Dynamic extensibility and Protocol Buffers

Protocol Buffers (protobuf) are Google’s wire efficient, statically typed, language independent, data serialization format. We use protobuf in the Envoy proxy to define its v2 APIs, also known as the universal data plane API for network proxies.

In this post, I’ll dive into some of the nuances and trade-offs when dynamically extending protobufs. That is, embedding an opaque message field in a protobuf with a message type unknown at compile time. I’ll focus on the Envoy project, the context in which we’ve recently explored this trade-off, but this post should be applicable to any scenario where opaque configuration embedding is required.

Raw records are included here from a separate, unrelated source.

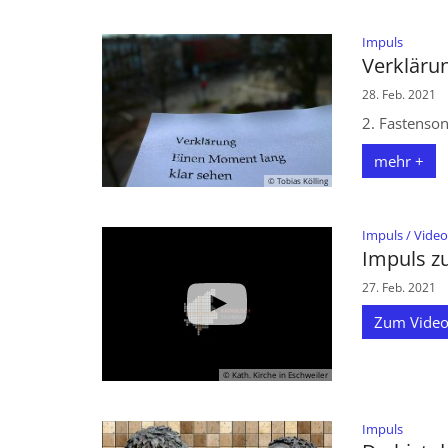
:
Impuls
Verkläru
28. Feb. 2021
2. Fastenson
mehr +
© Tobias Kölling
© Eschweiler katholisch
Impuls / Video
Impuls z
27. Feb. 2021
Zum Video
© Kath. Kirche in Eschweiler
:
Impuls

Envoy extensibility requirements

One of the key features of Envoy is its extensibility. Each request/stream/connection traverses a configurable stack of L4/L7 filters. These filters can inspect or mutate the traffic, for example by inserting a header, calling out to an authentication service or transcoding between protocols. Filters follow a well defined API and any Envoy consumer may link in their own custom filters, e.g. a filter containing organization specific business logic, and configure the customer filters via the data plane API. In addition to its L4/L7 filters, Envoy has a plugin architecture for logging, tracing and statistics output.

We define in the data plane API fixed message types in .protofiles at https://github.com/envoyproxy/data-plane-api/tree/master/api for Envoy’s builtin capabilities and filters. For example, Envoy’s RouteConfiguration message describes a route table, mapping from virtual hosts and paths to routing actions:

The message types corresponding to the configuration for Envoy’s core capabilities are specified in our GitHub repository and will be extended as Envoy’s capabilities grow. In a configuration update, however, an Envoy user will want to specify both the configuration of Envoy’s core capabilities and that of their own custom filters.

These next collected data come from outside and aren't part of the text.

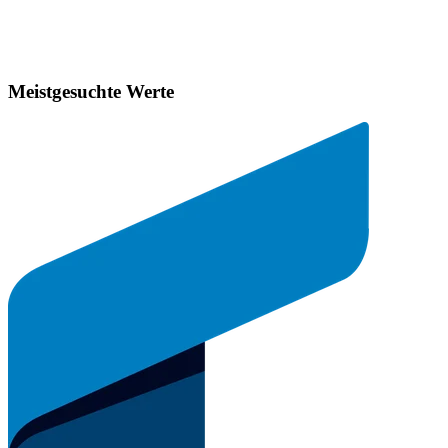
Meistgesuchte Werte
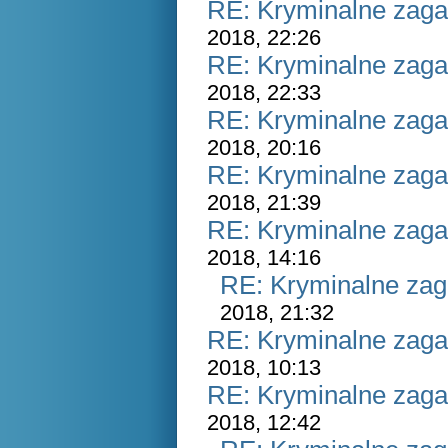
RE: Kryminalne zaga
2018, 22:26
RE: Kryminalne zaga
2018, 22:33
RE: Kryminalne zaga
2018, 20:16
RE: Kryminalne zaga
2018, 21:39
RE: Kryminalne zaga
2018, 14:16
RE: Kryminalne zag
2018, 21:32
RE: Kryminalne zaga
2018, 10:13
RE: Kryminalne zaga
2018, 12:42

Imagine Acme Corp has written an AcmeWidget filter to initiate an RPC to an authentication service on each request. The custom filter’s configuration will be defined in protobuf, e.g.:

This proto may be proprietary and is unlikely to be hosted in Envoy’s data plane API repository. Yet, we need to provide some way to encode in Envoy’s configuration updates the values of AuthService messages, without knowing the static message type. Protobuf provides two “well known” messages types for this form of opaque embedding of configuration; the Any and Struct message types.

google.protobuf.Struct

Struct is the easiest of the two message types to appreciate for this role, as it is simply a proto representation of a JSON object. When coupled with the fact that proto3 has a canonical JSON representation, any proto3 message can be mechanically transformed to JSON and embedded in a field of this type.

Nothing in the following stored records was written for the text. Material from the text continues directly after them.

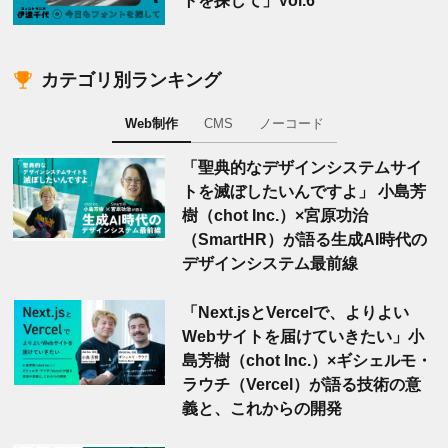
カテゴリ別ランキング
Web制作
CMS
ノーコード
「聖典的なデザインシステムサイ
トを滅ぼしたいんですよ」 小島芳
樹（chot Inc.）×宮原功治
（SmartHR）が語る生成AI時代の
デザインシステム最前線
「Next.jsとVercelで、よりよい
Webサイトを届けていきたい」小
島芳樹（chot Inc.）×ギシェルモ・
ラウチ（Vercel）が語る技術の意
義と、これからの開発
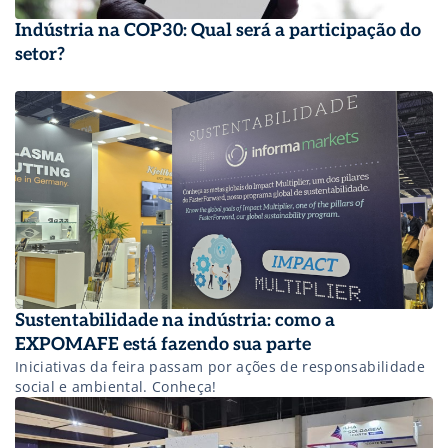
Indústria na COP30: Qual será a participação do
setor?
Sustentabilidade na indústria: como a
EXPOMAFE está fazendo sua parte
Iniciativas da feira passam por ações de responsabilidade
social e ambiental. Conheça!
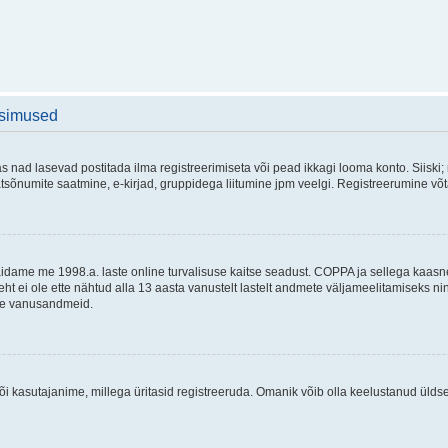
üsimused
as nad lasevad postitada ilma registreerimiseta või pead ikkagi looma konto. Siiski;
rivaatsõnumite saatmine, e-kirjad, gruppidega liitumine jpm veelgi. Registreerumine 
 täidame me 1998.a. laste online turvalisuse kaitse seadust. COPPA ja sellega kaa
leht ei ole ette nähtud alla 13 aasta vanustelt lastelt andmete väljameelitamiseks 
akse vanusandmeid.
õi kasutajanime, millega üritasid registreeruda. Omanik võib olla keelustanud ülds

This is a very flexible type and brings the advantages of dynamic typing to protobuf. We use this in Envoy today to allow arbitrary filters to be embedded:

A concrete example of the text proto representation for AcmeValue embedded in Filter would be:

This has worked well to date, but comes with a set of trade-offs that are part of the flexible dynamic typing package:

It’s not possible to statically type check, without Envoy specific logic, an Envoy configuration with an embedded opaque filter config, in a way that the type correctness of the embedded opaque config is established. Instead, when Envoy ingests its configuration, it determines at runtime the corresponding protobuf type for a filter, attempts to convert the Struct to this protobuf type, and on failure raises an exception. External tools are unlikely to be able to perform this same operation, since the knowledge of mapping from filter name to schema are not standardized. However, external tools are able to display and manipulate configurations for filters dynamically, with no prior knowledge of the underlying type, since these are just JSON objects. You can also round-trip from a binary proto3 representation to the JSON canonical proto3 representation and back without any knowledge of the per-filter protobuf schemas (also known as protobuf descriptors).
This representation is not wire efficient. The inefficiency versus regular protobuf is clear from the fact that the field names in the representation are repeated at each definition, e.g. for AcmeWidget we would have {"cluster": "foo", "auth_type": "JWT"} on the wire. With a known protobuf descriptor, it is unnecessary to place “cluster” or “auth_type” field name bytes on the wire. This is part of the reason why protobufs are 3–10x smaller than XML (in addition to the efficient binary encoding). This is not a significant concern for Envoy configuration today, as its configurations are typically small and are part of Envoy’s control plane, where performance concerns do not dominate to the same extent as on the data plane. It may be a concern as we scale to very large configurations in the future.
The official language specific protobuf libraries do not have first-class support for converting between Struct and arbitrary protobuf message types, instead it’s always necessary to round-trip via JSON (de)serialization ops. This has performance considerations, but as above, these are not first class concerns today in Envoy.
The text proto format above is not particularly pleasant to read or write.

google.protobuf.Any

The Any message type embeds a binary serialized protobuf, together with type information, inside the field of another protobuf. Internally, it is just a byte array with the wire format protobuf serialization of the embedded message and a string containing a type URL. The type URL is essentially a string containing the type name of the form type.googleapis.com/packagename.messagename. If we had used Any, the above Filter definition would have looked like:

A concrete example of the text proto representation for AcmeValue embedded in Filter would now be:

While this looks similar to the Struct example, consider these differences:

Since the embedded proto has a compact serialized representation, this is almost as efficient as just in-lining the embedded protobuf, i.e. close to optimal.
There is no meaningful way to make sense of the embedded proto without its schema, i.e. its protobuf descriptor. For the Envoy binary proper, this is not a consideration, since all filters are statically linked and hence their associated protobuf descriptors are available. However, consider an independent Web app with a UI for building and visualizing Envoy configurations. It is reasonable to expect that this have available the protobuf descriptors for Envoy’s core data plane API, but it won’t know about the AcmeWidget protobuf descriptor. To do so would require extra complexity in the Web app, where you would need to first have Acme Corp compile the protobuf descriptor objects and upload them. We’ve found from experience that this adds some friction to the operational experience with Envoy when we required this for the gRPC transcoder filter.
The type URL provides information that can be used to automate static checking of both the Envoy configuration and its embedded filters. The caveat regarding the availability of protobuf descriptors in the above point holds here as well.
Messages can be efficiently (de)serialized, without JSON round-tripping.
There is a pretty text proto representation, much cleaner than that for Struct embeddings. This is useful if you want to use text proto as a configuration format for Envoy, however we generally recommend YAML, since text proto has not been standardized and is not officially supported or documented in open source protobuf.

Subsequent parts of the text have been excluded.